Accuracy in Media

In less than a week’s time, Iowa caucus-goers have the opportunity to vote for a Democratic Party primary candidate of their choosing to officially begin the 2020 primary calendar. The state’s flagship newspaper, the Des Moines Register, announced that it endorsed Sen. Elizabeth Warren (D-Mass.) as its preferred presidential candidate aiming to unseat incumbent President Donald Trump this fall.

The editorial board’s endorsement headline read, “Endorsement: Elizabeth Warren will push an unequal America in the right direction,” but the endorsement missed an important piece of information: Warren has trouble keeping her stories straight, if not being dishonest to both the media and potential voters.

The endorsement praised Warren’s history as a registered Republican, her role in creating the Consumer Finance Protection Bureau, her enthusiasm for single-payer health insurance and climate change.

Nowhere in the endorsement did it mention Warren’s troubles with telling the truth.

For example, Warren once claimed that she was a Native American descendant, despite never being registered with a tribe. She subsequently published the results of her DNA test, which proved that she was less Native American than she had claimed. The DNA test was a public relations disaster, forcing Warren to apologize to Native American tribes for assuming that a DNA test would admit her into a tribe. This does not cover her self-identification as a minority while working as a professor at the University of Pennsylvania and at Harvard University.

Other examples of Warren’s dishonesty range from her story that her father was a janitor — an account disputed by a family member — and that she claimed she was fired for being pregnant — an older interview demonstrated that she chose not to work in that job anymore.

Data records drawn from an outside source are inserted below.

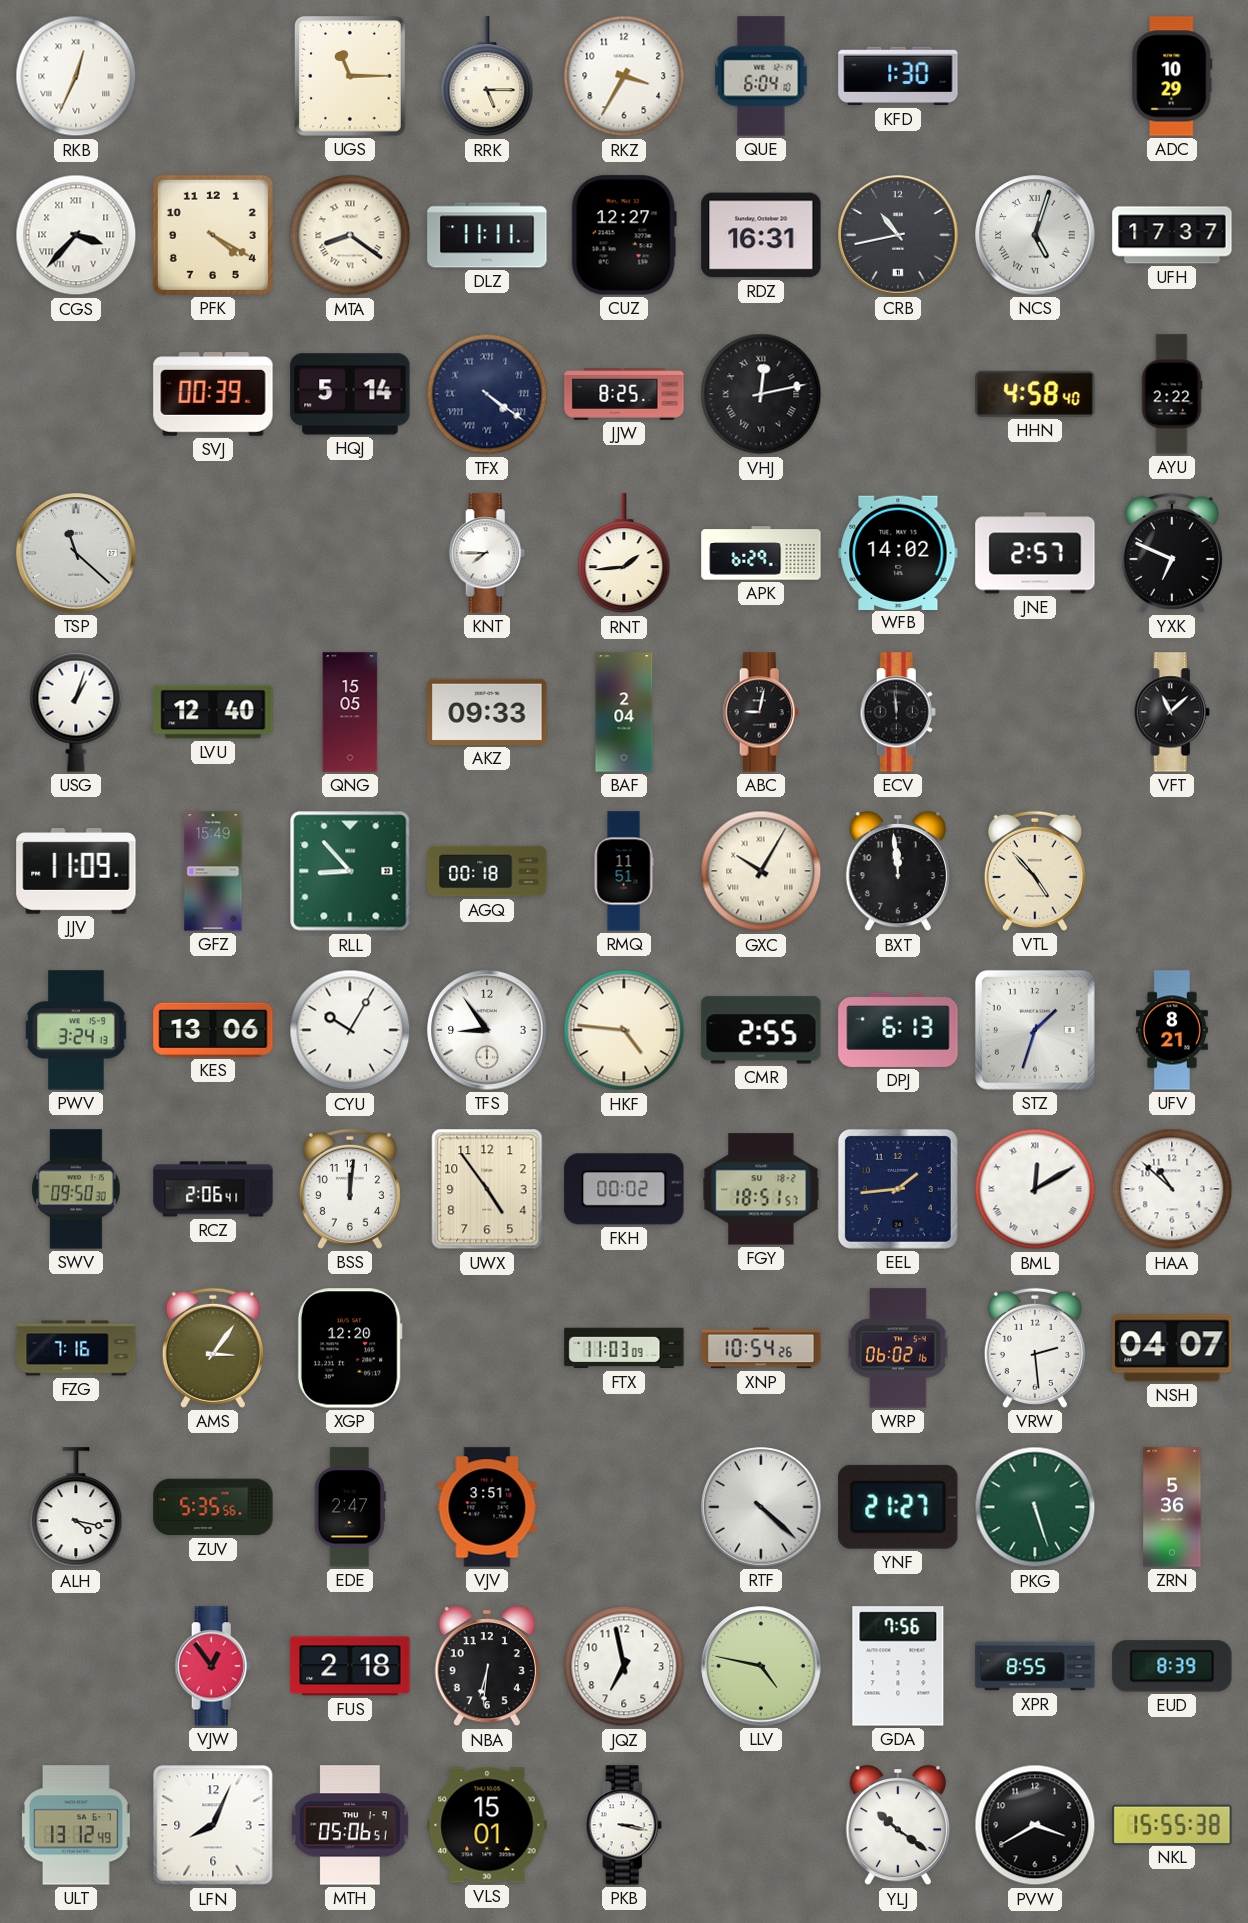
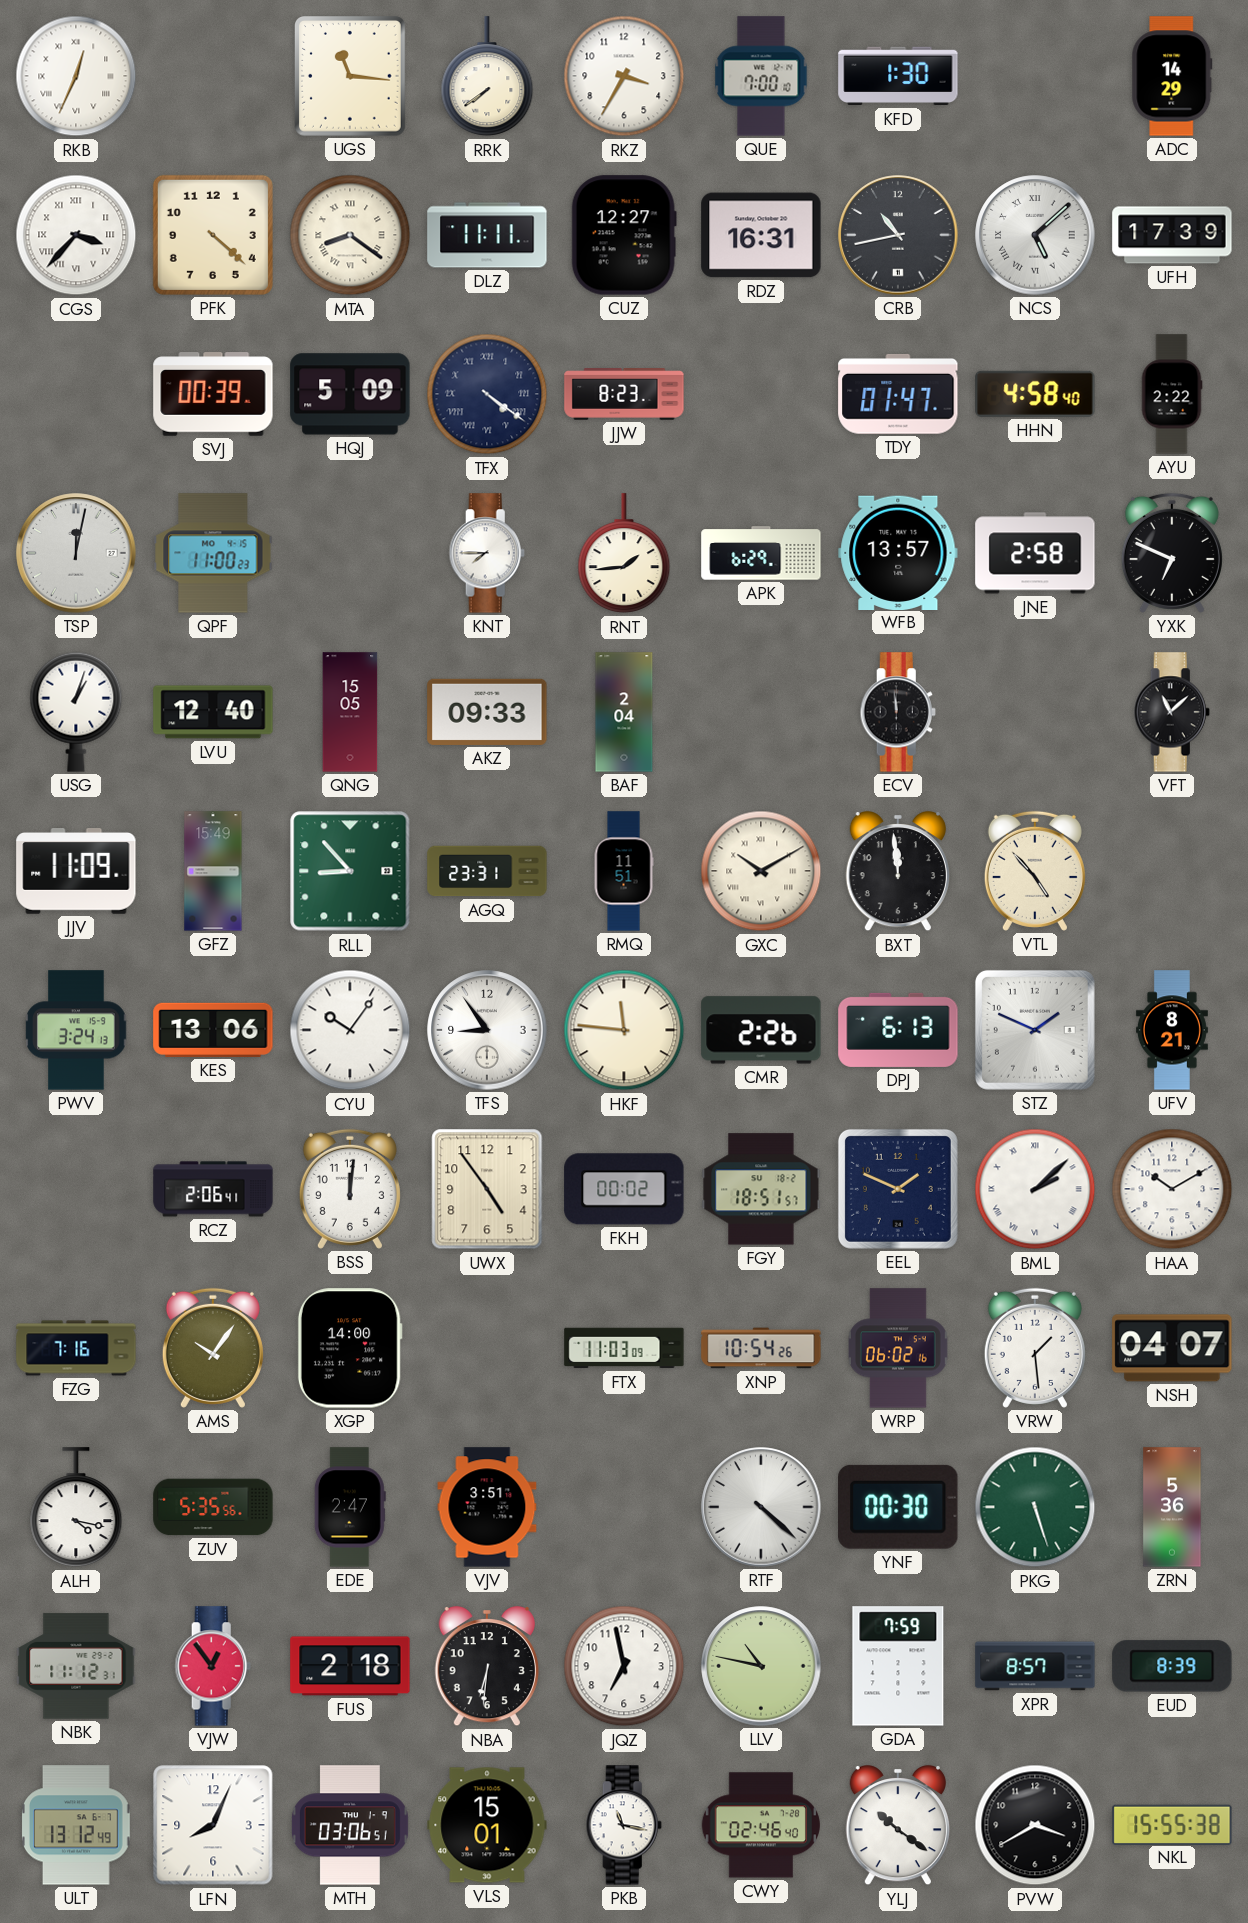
UGS: 11:15 -> 11:16
RRK: 5:15 -> 7:39
QUE: 6:04 -> 7:00
ADC: 10:29 -> 14:29
PFK: 4:20 -> 4:22
NCS: 5:03 -> 5:08
UFH: 17:37 -> 17:39
HQJ: 5:14 -> 5:09
JJW: 8:25 -> 8:23
VHJ: 12:13 -> none
TDY: none -> 01:47
TSP: 11:22 -> 12:02
QPF: none -> 11:00
WFB: 14:02 -> 13:57
JNE: 2:57 -> 2:58
ABC: 9:02 -> none
AGQ: 00:18 -> 23:31
GXC: 10:05 -> 10:10
CYU: 10:05 -> 10:06
HKF: 4:46 -> 11:46
CMR: 2:55 -> 2:26
STZ: 1:33 -> 1:49
SWV: 09:50 -> none
EEL: 1:44 -> 1:49
BML: 12:10 -> 2:08
HAA: 10:52 -> 10:10
AMS: 3:06 -> 10:06
XGP: 12:20 -> 14:00
VRW: 2:29 -> 1:29
YNF: 21:27 -> 00:30
NBK: none -> 11:12
LLV: 4:47 -> 10:47
GDA: 7:56 -> 7:59
XPR: 8:55 -> 8:57
MTH: 05:06 -> 03:06
PKB: 3:17 -> 11:17
CWY: none -> 02:46
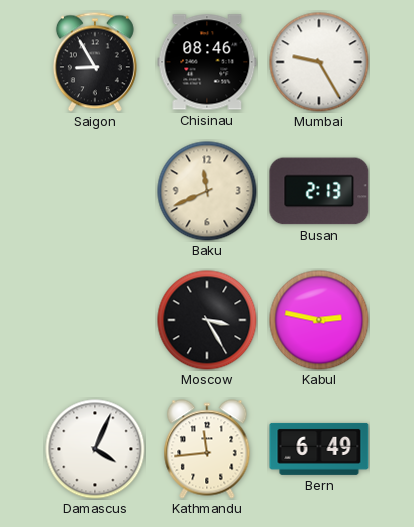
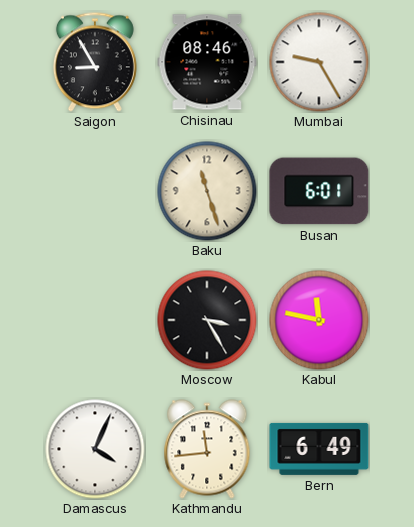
Baku: 11:41 -> 11:27
Busan: 2:13 -> 6:01
Kabul: 2:47 -> 11:47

But the Des Moines Register said that each of the Democratic Party candidates would “treat truth as something that matters.”

Also, the Des Moines Register glanced over Warren’s enthusiasm for immediately enacting single-payer insurance and said, “While the board has long supported single-payer health insurance, it believes a gradual transition is the more realistic approach.”

The newspaper also failed to mention how the CFPB’s structure was considered unconstitutional by some due to its lack of oversight by Congress and the president, where the CFPB director could be insulated from accountability from the public.